The tool honors roughly the same environmental variables as afl-gcc (see
[docs/env_variables.md](../docs/env_variables.md)). This includes AFL_USE_ASAN,
AFL_HARDEN, and AFL_DONT_OPTIMIZE. However AFL_INST_RATIO is not honored
as it does not serve a good purpose with the more effective instrim CFG
analysis.

Note: if you want the LLVM helper to be installed on your system for all
users, you need to build it before issuing 'make install' in the parent
directory.

## 3) Options

Several options are present to make llvm_mode faster or help it rearrange
the code to make afl-fuzz path discovery easier.

If you need just to instrument specific parts of the code, you can the instrument file list
which C/C++ files to actually instrument. See [README.instrument_list](README.instrument_list.md)

For splitting memcmp, strncmp, etc. please see [README.laf-intel](README.laf-intel.md)

Then there are different ways of instrumenting the target:

1. There is an optimized instrumentation strategy that uses CFGs and
markers to just instrument what is needed. This increases speed by 10-15%
without any disadvantages
If you want to use this, set AFL_LLVM_INSTRUMENT=CFG or AFL_LLVM_INSTRIM=1
See [README.instrim](README.instrim.md)

2. An even better instrumentation strategy uses LTO and link time
instrumentation. Note that not all targets can compile in this mode, however
if it works it is the best option you can use.
Simply use afl-clang-lto/afl-clang-lto++ to use this option.
See [README.lto](README.lto.md)

3. Alternativly you can choose a completely different coverage method:

3a. N-GRAM coverage - which combines the previous visited edges with the
current one. This explodes the map but on the other hand has proven to be
effective for fuzzing.
See [README.ngram](README.ngram.md)

3b. Context sensitive coverage - which combines the visited edges with an
individual caller ID (the function that called the current one)
[README.ctx](README.ctx.md)

Then - additionally to one of the instrumentation options above - there is
a very effective new instrumentation option called CmpLog as an alternative to
laf-intel that allow AFL++ to apply mutations similar to Redqueen.
See [README.cmplog](README.cmplog.md)

Finally if your llvm version is 8 or lower, you can activate a mode that
prevents that a counter overflow result in a 0 value. This is good for
path discovery, but the llvm implementation for x86 for this functionality
is not optimal and was only fixed in llvm 9.
You can set this with AFL_LLVM_NOT_ZERO=1
See [README.neverzero](README.neverzero.md)

## 4) Snapshot feature

To speed up fuzzing you can use a linux loadable kernel module which enables
a snapshot feature.
See [README.snapshot](README.snapshot.md)
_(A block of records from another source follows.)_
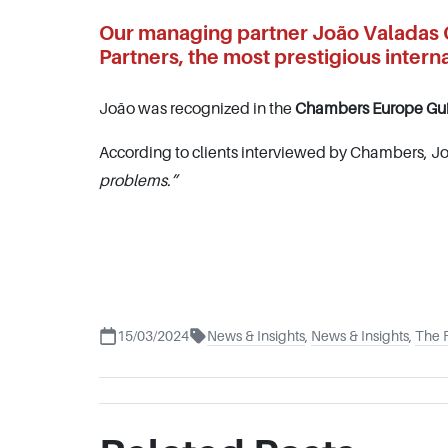
Our managing partner João Valadas C
Partners, the most prestigious interna
João was recognized in the
Chambers Europe Gu
According to clients interviewed by Chambers, Jo
problems.”
15/03/2024
News & Insights
,
News & Insights
,
The 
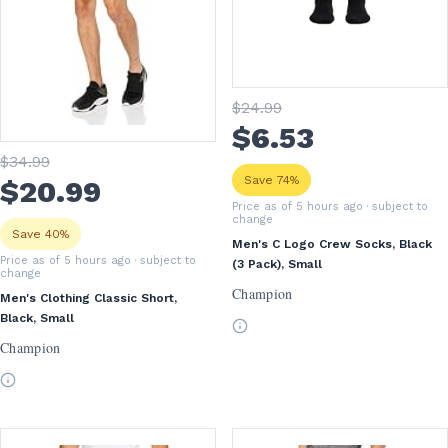
$
24
.99
$
6
.53
$
34
.99
Save 74%
$
20
.99
Price as of 5 hours ago
· subject to
change
Save 40%
Men's C Logo Crew Socks, Black
Price as of 5 hours ago
· subject to
(3 Pack), Small
change
Champion
Men's Clothing Classic Short,
Black, Small
Champion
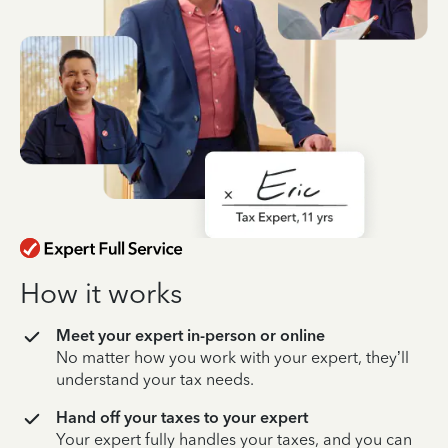
How it works
Meet your expert in-person or online
No matter how you work with your expert, they’ll
understand your tax needs.
Hand off your taxes to your expert
Your expert fully handles your taxes, and you can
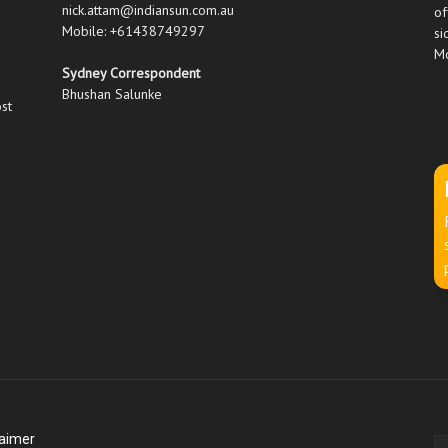
nick.attam@indiansun.com.au
of
Mobile: +61438749297
si
Mo
Sydney Correspondent
Bhushan Salunke
ost
laimer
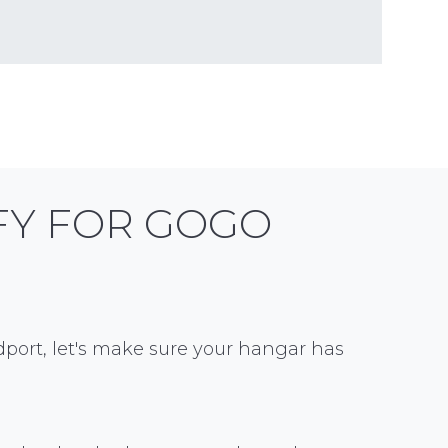
FY FOR GOGO
port, let's make sure your hangar has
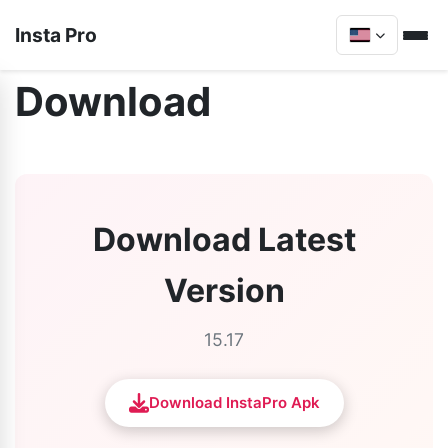
Insta Pro
Download
Download Latest
Version
15.17
Download InstaPro Apk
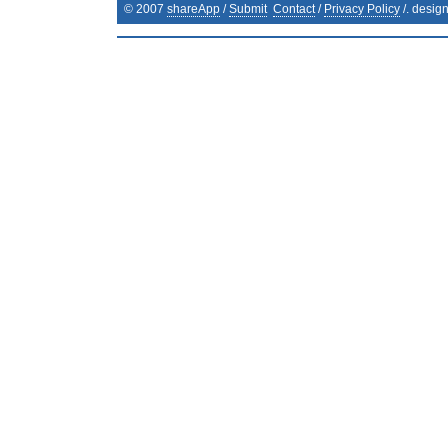
© 2007
shareApp
/
Submit
Contact
/
Privacy Policy
/. desig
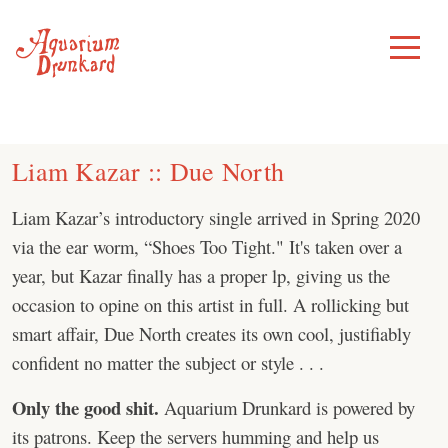
Skip
to
Toggle
Menu
content
Liam Kazar :: Due North
Liam Kazar’s introductory single arrived in Spring 2020
via the ear worm, “Shoes Too Tight." It's taken over a
year, but Kazar finally has a proper lp, giving us the
occasion to opine on this artist in full. A rollicking but
smart affair, Due North creates its own cool, justifiably
confident no matter the subject or style . . .
Only the good shit.
Aquarium Drunkard is powered by
its patrons. Keep the servers humming and help us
## 5) Gotchas, feedback, bugs

This is an early-stage mechanism, so field reports are welcome. You can send bug
reports to <afl-users@googlegroups.com>.

## 6) deferred initialization, persistent mode, shared memory fuzzing

This is the most powerful and effective fuzzing you can do.
Please see [README.persistent_mode.md](README.persistent_mode.md) for a
full explanation.

## 7) Bonus feature: 'trace-pc-guard' mode

LLVM is shipping with a built-in execution tracing feature
that provides AFL with the necessary tracing data without the need to
post-process the assembly or install any compiler plugins. See:

  http://clang.llvm.org/docs/SanitizerCoverage.html#tracing-pcs-with-guards

If you have not an outdated compiler and want to give it a try, build
targets this way:

```
AFL_LLVM_INSTRUMENT=PCGUARD  make
```

Note that this us currently the default, as it is the best mode.
If you have llvm 11+ and compiled afl-clang-lto - this is the only better mode.